Play It

Remington Youth/Community Radio, J. Roddy Walston and the Business, and Dweezil Zappa

Remington Youth/Community Radio
Portrait of a Neighborhood (Art on Purpose/GRIA)
Basically a set of field recordings and interviews with Remington residents, this project provides a youthful, street-level perspective that’s intimate and warm. The kids are diverse, observant, and candid when talking about the neighborhood’s challenges and charms. Some of their comments are startlingly succinct: “There’s no trees around here,” says one boy, while others reflect the bustle and vitality of day-to-day urban life. On a second disc, local children interview community leaders and shopkeepers with similarly engaging results.

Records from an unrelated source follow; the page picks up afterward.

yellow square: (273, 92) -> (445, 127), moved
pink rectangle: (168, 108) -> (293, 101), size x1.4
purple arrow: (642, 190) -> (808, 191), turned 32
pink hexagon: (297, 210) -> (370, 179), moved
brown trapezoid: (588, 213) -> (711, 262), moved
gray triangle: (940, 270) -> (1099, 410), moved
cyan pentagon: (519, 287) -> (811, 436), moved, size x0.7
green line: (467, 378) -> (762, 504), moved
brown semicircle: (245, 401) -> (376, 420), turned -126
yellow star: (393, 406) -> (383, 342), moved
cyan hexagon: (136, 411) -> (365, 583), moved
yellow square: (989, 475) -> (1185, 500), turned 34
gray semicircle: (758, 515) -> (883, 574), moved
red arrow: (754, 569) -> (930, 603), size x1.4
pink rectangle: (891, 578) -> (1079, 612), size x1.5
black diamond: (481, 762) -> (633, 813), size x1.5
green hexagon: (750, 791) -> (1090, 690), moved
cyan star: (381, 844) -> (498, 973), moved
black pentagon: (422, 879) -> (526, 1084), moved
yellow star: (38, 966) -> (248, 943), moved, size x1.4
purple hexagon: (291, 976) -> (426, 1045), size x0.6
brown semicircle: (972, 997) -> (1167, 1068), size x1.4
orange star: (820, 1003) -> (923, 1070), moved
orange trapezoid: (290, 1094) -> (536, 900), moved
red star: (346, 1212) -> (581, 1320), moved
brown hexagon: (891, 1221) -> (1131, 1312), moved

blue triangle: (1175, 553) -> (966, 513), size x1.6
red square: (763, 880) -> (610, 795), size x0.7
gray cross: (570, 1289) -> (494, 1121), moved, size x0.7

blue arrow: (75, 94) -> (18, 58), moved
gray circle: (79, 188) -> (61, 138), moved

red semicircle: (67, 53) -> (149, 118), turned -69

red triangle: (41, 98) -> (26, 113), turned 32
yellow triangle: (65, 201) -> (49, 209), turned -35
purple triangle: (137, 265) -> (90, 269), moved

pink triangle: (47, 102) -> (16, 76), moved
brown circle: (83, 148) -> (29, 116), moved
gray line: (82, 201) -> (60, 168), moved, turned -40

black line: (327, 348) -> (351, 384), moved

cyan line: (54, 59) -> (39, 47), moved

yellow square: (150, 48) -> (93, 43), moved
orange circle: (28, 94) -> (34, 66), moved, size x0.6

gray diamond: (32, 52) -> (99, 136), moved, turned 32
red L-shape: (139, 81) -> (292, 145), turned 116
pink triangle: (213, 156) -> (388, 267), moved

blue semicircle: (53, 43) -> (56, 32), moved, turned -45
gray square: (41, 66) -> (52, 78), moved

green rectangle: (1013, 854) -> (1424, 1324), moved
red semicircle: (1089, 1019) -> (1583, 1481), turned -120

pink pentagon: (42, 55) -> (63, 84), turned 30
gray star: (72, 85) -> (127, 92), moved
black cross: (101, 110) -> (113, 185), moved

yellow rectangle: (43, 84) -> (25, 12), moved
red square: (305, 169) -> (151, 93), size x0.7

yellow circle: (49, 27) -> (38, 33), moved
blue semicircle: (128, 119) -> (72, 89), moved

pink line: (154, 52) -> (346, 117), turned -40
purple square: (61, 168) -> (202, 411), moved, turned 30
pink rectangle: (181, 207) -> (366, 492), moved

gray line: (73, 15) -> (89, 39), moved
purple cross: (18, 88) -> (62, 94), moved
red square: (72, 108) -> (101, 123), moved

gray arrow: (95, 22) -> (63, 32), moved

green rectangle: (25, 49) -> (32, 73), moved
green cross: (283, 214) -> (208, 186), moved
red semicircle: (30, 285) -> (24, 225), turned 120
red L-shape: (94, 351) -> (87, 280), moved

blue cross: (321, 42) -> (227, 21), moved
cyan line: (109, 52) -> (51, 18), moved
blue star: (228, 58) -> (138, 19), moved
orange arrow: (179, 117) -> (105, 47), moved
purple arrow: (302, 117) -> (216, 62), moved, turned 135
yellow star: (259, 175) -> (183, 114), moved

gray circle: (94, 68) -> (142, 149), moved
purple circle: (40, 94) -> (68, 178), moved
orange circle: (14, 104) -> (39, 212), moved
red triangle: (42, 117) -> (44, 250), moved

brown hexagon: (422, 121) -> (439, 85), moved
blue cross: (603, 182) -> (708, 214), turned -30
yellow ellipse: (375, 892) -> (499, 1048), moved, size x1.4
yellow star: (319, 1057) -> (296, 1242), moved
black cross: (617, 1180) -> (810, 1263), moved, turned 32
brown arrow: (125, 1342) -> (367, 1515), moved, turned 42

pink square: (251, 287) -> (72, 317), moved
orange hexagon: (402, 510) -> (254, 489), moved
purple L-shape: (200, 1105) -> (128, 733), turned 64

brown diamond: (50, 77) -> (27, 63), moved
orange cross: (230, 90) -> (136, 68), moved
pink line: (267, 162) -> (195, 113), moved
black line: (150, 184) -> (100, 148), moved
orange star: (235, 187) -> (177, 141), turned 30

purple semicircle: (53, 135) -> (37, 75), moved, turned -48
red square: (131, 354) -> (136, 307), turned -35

J. Roddy Walston and the Business
J. Roddy Walston and the Business (Fairfax/Vagrant)
Formed in Tennessee, these brash, stomping rockers relocated to Baltimore a few years back and quickly established a stellar rep for raucous live shows fuelled by playfully rowdy tunes. Here, they capture that live spark and evoke similarly spirited bands such as The Hold Steady, Blue Mountain, The Replacements, and The Black Crowes, with some Beatles-esque melodies and Jerry Lee Lewis piano pounding in the mix. Walston and crew hit those notes without ever sounding derivative, all the while staking out their own territory in an indie rock field that seems primed for a little attitude adjustment. Careening tunes like “Used to Did” and “Don’t Break the Needle” aren’t precious or orchestral—they’re sturdily constructed and performed with bracing gusto and invigorating swagger. It’s ragged-but-right music that’s fun to be around, and who couldn’t use a bit more of that. And “Pigs ’n’ Pearls” and “Use Your Language” hint that a soulful, swampier, shuffling batch of Americana anthems may be just around the corner.

Dweezil Zappa
Return of the Son of . . . (Razor & Tie)
On this two-disc set, Dweezil Zappa mines nuance and power from 14 of his father’s complex and fascinating compositions. That’s no small feat, because Frank’s music demands exacting attention to navigate its shifting time signatures, hairpin turns through various genres, and marathon jams. Dweezil and crew smartly punctuate the madness with a few of his father’s shorter, more accessible tunes (“Montana,” “Dirty Love,” and “Camarillo Brillo”) and tackle extended pieces like “King Kong” and “Billy the Mountain” with demented glee. All the surreal imagery, scatological humor, and shape-shifting guitar solos conjure Frank’s spirit of unfettered creativity and artistic freedom. Dweezil carries on that tradition, with just the right mix of deference and difference.

Dweezil Zappa performs at the dedication of the new Frank Zappa statue at Highlandtown’s Southeast Anchor Library on September 19.